Much of the world’s focus has been directed toward the Federal Reserve and how their policy decisions are going to impact not only the American economy but also that of the entire world. The only reason the Federal Reserve gets so much attention is due to the USD holding status as the world reserve currency, and therefore, the policy put forth by the Federal Reserve has large implications on all other countries. However, there have been news stories coming out of the East to start 2023 that are gaining very little Western media attention, yet, each story continues to beg for the question to be asked: “how long can the USD hold onto world reserve status?”
The first story is a continuation of what surprised global markets in late December of 2022. That being the Bank of Japan increasing their yield cap on their 10-year government bonds to 0.50% from 0.25%. While this caused a massive shock in the market due to the Japanese yen surging to multi-year highs against the USD; what has caused an even more severe shock is the potential for that cap to be lifted higher once again as yields on the 10-year government bond in Japan surged past the 0.50% cap again today. This coming AFTER the Bank of Japan stated in December after the first cap increase that they would be spending 9 trillion yen ($69.02 billion USD) per month in Q1 2023 to support the cap. On January 12th, 2023, they spent 4.6 trillion yen ($35.28 billion USD) in ONE DAY and the 10-year yield still did this:
What most people are missing is that Japan is the largest creditor nation in the world holding over $3 trillion dollars in foreign assets, of which, over 50% are held in the United States alone. According to reports out of Bloomberg, expressed as a percentage of the GDP of the country in which Japanese assets are invested, Japanese stock and bond holdings break down to 7.3% of America, 7.5% of France, 8.3% of Australia and 9.5% of the Netherlands. What is going to happen if suddenly Japanese yen denominated rates become more attractive and are no longer artificially held down being allowed to rise? Well, much of that capital will be repatriated back to Japan meaning USDs, Euros, and other currencies will be shed in favour of the rising Japanese yen putting added inflationary pressure on those countries that are seeing their currency return home. With Japan being the largest creditor nation in the world for the past 31 years, they have A LOT of foreign currency to sell off, so if they start shedding foreign debt at a rate quicker than they already are, a change of such magnitude could shock the entire global system. It is safe to say this policy decision (to be made by the end of the week by the Bank of Japan) has not been getting near enough attention as it serves to dog pile onto the already ever-increasing mountain of risks in paper assets, additionally adding to the safe haven attraction held by gold, silver and other physical commodities.

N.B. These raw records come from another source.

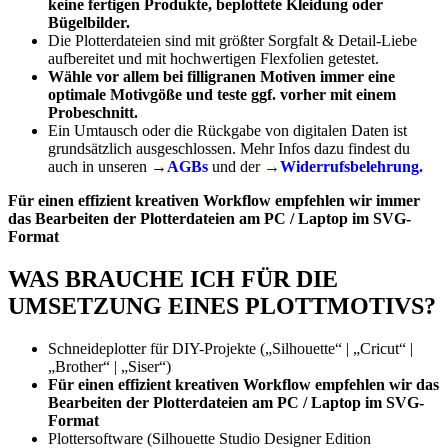
keine fertigen Produkte, beplottete Kleidung oder
Bügelbilder.
Die Plotterdateien sind mit größter Sorgfalt & Detail-Liebe
aufbereitet und mit hochwertigen Flexfolien getestet.
Wähle vor allem bei filligranen Motiven immer eine
optimale Motivgöße und teste ggf. vorher mit einem
Probeschnitt.
Ein Umtausch oder die Rückgabe von digitalen Daten ist
grundsätzlich ausgeschlossen. Mehr Infos dazu findest du
auch in unseren →
AGBs
und der
→Widerrufsbelehrung.
Für einen effizient kreativen Workflow empfehlen wir immer
das Bearbeiten der Plotterdateien am PC / Laptop im SVG-
Format
WAS BRAUCHE ICH FÜR DIE
UMSETZUNG EINES PLOTTMOTIVS?
Schneideplotter für DIY-Projekte („Silhouette“ | „Cricut“ |
„Brother“ | „Siser“)
Für einen effizient kreativen Workflow empfehlen wir das
Bearbeiten der Plotterdateien am PC / Laptop im SVG-
Format
Plottersoftware (Silhouette Studio Designer Edition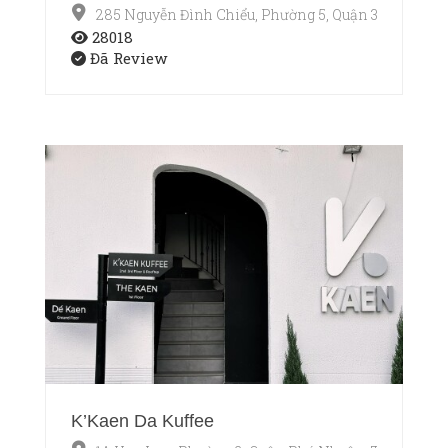
285 Nguyễn Đình Chiểu, Phường 5, Quận 3, Thành p
28018
Đã Review
K’Kaen Da Kuffee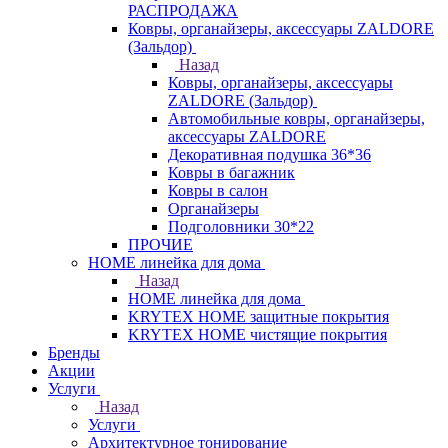
РАСПРОДАЖА
Ковры, органайзеры, аксессуары ZALDORE
(Зальдор)
Назад
Ковры, органайзеры, аксессуары
ZALDORE (Зальдор)
Автомобильные ковры, органайзеры,
аксессуары ZALDORE
Декоративная подушка 36*36
Ковры в багажник
Ковры в салон
Органайзеры
Подголовники 30*22
ПРОЧИЕ
HOME линейка для дома
Назад
HOME линейка для дома
KRYTEX HOME защитные покрытия
KRYTEX HOME чистящие покрытия
Бренды
Акции
Услуги
Назад
Услуги
Архитектурное тонирование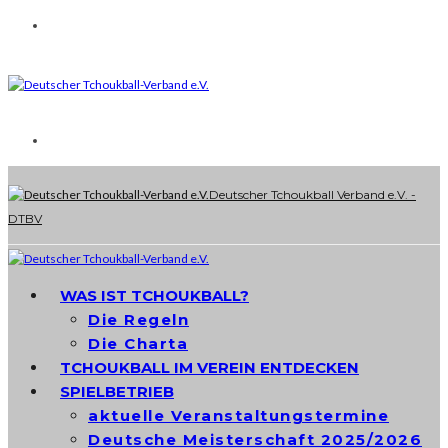
Deutscher Tchoukball Verband e.V. -
DTBV
WAS IST TCHOUKBALL?
Die Regeln
Die Charta
TCHOUKBALL IM VEREIN ENTDECKEN
SPIELBETRIEB
aktuelle Veranstaltungstermine
Deutsche Meisterschaft 2025/2026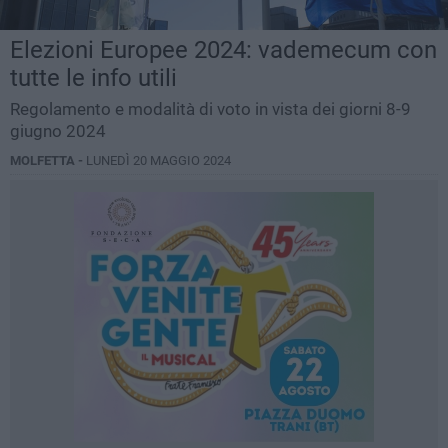
Elezioni Europee 2024: vademecum con
tutte le info utili
Regolamento e modalità di voto in vista dei giorni 8-9
giugno 2024
MOLFETTA -
LUNEDÌ 20 MAGGIO 2024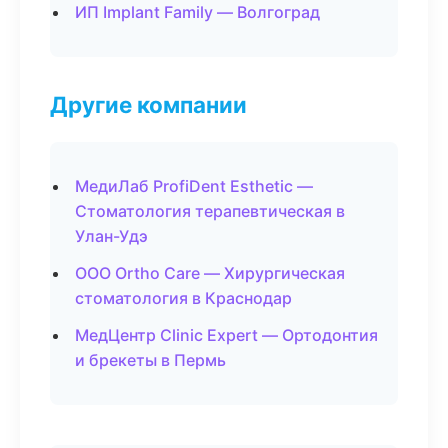
ИП Implant Family — Волгоград
Другие компании
МедиЛаб ProfiDent Esthetic —
Стоматология терапевтическая в
Улан-Удэ
ООО Ortho Care — Хирургическая
стоматология в Краснодар
МедЦентр Clinic Expert — Ортодонтия
и брекеты в Пермь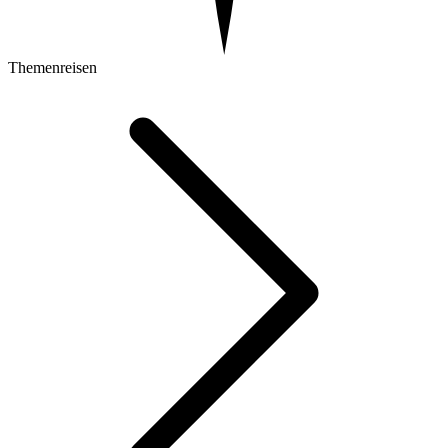
Themenreisen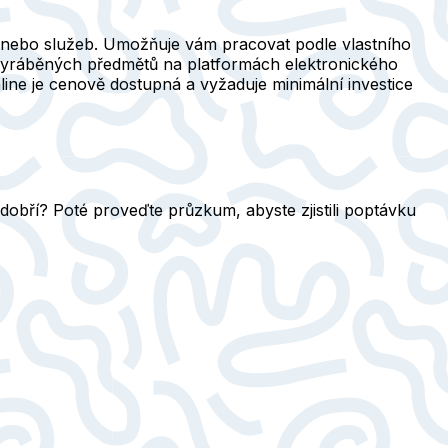
rem nebo služeb. Umožňuje vám pracovat podle vlastního
vyráběných předmětů na platformách elektronického
line je cenově dostupná a vyžaduje minimální investice
dobří? Poté proveďte průzkum, abyste zjistili poptávku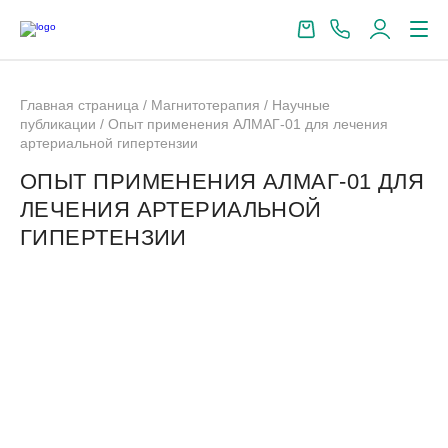
Главная страница
/
Магнитотерапия
/
Научные
публикации
/
Опыт применения АЛМАГ-01 для лечения
артериальной гипертензии
ОПЫТ ПРИМЕНЕНИЯ АЛМАГ-01 ДЛЯ
ЛЕЧЕНИЯ АРТЕРИАЛЬНОЙ
ГИПЕРТЕНЗИИ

Bank of Japan continues to increase the pace at which it sheds foreign debt holdings.
Flow of capital into foreign bonds out of Japan has been net negative since late 2021.
Another story that continues to develop that has stark implications for the USD is the talks coming out of Saudi Arabia to price their oil and take settlements in currencies and assets other than the USD. This began to catch coverage after Xi Jinping visited Saudi Arabia and left confirming that the China and Saudi Arabia were discussing settlements of Saudi oil for Chinese yuan for the first time in over 50 years. Yesterday, Saudi doubled down on this idea stating in Davos that they would be open to pricing oil in a multitude of currencies including their own Saudi riyal. It bears repeating that the only reason the USD has such high demand around the world is because the world’s largest oil producer, Saudi Arabia, agreed to price their oil in no other currency but the USD. It is a forced demand, not real demand. If this ends, and with each day it appears that day is getting closer, not only will Japan be shedding the USD but the world will also. This again, will cause unseen volatility in paper assets similar to the situation developing in Japan. It should come as no surprise to people that commodities (assets with real tangible value) are projected to do so well in 2023 by most major financial institutions while many world governments restructure their financial systems.
The final blow to the dollar being reported this week, is the advancing talks between two resource rich countries, Russia and Iran, who are both also looking to shed reliance on the USD. It was announced just this week that the two countries would in tandem be developing a digital currency backed by gold to “replace the dollar, ruble, and rial for foreign trade settlements.” While there would need to be far more transparency than there is now and than there was in the past with any currency being gold-backed – you can see a continued shift toward tangible assets taking place on a global scale.